Transcribed page contents:
· · ·
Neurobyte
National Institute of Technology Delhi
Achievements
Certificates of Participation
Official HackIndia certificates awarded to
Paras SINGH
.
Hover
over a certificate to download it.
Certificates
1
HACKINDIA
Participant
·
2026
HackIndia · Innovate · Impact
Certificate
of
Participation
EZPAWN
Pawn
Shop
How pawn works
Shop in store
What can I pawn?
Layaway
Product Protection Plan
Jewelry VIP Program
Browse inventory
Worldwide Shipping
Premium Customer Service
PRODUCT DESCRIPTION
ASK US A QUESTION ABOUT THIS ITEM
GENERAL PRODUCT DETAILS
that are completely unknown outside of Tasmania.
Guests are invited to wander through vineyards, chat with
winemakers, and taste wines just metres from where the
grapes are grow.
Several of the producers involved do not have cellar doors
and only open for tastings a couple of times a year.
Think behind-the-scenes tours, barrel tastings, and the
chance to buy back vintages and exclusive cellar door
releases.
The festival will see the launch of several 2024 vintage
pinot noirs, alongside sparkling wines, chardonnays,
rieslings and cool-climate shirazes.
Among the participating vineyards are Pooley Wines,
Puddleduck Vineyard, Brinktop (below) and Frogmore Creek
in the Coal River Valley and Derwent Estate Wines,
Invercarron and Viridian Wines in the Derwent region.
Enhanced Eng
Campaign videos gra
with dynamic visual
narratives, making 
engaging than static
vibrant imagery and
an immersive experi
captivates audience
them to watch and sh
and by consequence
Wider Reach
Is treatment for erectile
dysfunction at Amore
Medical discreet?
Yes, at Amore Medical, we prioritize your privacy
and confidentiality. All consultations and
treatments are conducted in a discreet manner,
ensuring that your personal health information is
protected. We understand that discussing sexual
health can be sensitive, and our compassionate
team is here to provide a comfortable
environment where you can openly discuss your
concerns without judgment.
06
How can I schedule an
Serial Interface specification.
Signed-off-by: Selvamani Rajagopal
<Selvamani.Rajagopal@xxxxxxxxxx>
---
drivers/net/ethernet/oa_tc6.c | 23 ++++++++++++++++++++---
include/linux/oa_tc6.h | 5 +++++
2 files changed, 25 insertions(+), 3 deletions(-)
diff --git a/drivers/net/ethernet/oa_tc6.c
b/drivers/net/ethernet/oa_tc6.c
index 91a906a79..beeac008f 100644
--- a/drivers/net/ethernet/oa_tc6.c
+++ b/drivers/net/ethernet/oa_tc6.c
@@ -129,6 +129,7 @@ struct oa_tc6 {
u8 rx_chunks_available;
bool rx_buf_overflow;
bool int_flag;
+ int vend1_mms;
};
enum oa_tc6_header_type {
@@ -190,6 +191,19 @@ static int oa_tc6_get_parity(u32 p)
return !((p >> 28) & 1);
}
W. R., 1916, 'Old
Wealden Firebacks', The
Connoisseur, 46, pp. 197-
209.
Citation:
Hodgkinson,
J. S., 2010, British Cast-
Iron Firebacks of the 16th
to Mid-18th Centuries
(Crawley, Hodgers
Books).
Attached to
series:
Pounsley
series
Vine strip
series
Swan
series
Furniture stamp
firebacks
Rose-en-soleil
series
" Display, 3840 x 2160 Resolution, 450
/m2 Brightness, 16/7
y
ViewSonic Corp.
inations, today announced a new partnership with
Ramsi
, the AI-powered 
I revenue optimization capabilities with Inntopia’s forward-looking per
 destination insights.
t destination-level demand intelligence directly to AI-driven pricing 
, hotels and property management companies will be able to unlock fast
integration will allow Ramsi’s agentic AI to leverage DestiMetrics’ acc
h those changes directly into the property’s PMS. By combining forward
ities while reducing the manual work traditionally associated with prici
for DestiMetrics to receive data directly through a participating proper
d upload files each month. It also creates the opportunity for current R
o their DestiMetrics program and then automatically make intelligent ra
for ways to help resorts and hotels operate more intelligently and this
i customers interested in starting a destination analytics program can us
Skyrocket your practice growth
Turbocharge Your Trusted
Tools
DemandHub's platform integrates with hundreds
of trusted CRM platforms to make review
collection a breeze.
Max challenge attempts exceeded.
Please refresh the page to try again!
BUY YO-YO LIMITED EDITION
· · ·
-- Task requirements --
Of the lines in the data, report each one containing the string "DestiMetrics".

-- Answer to the problem --
integration will allow Ramsi’s agentic AI to leverage DestiMetrics’ acc
for DestiMetrics to receive data directly through a participating proper
o their DestiMetrics program and then automatically make intelligent ra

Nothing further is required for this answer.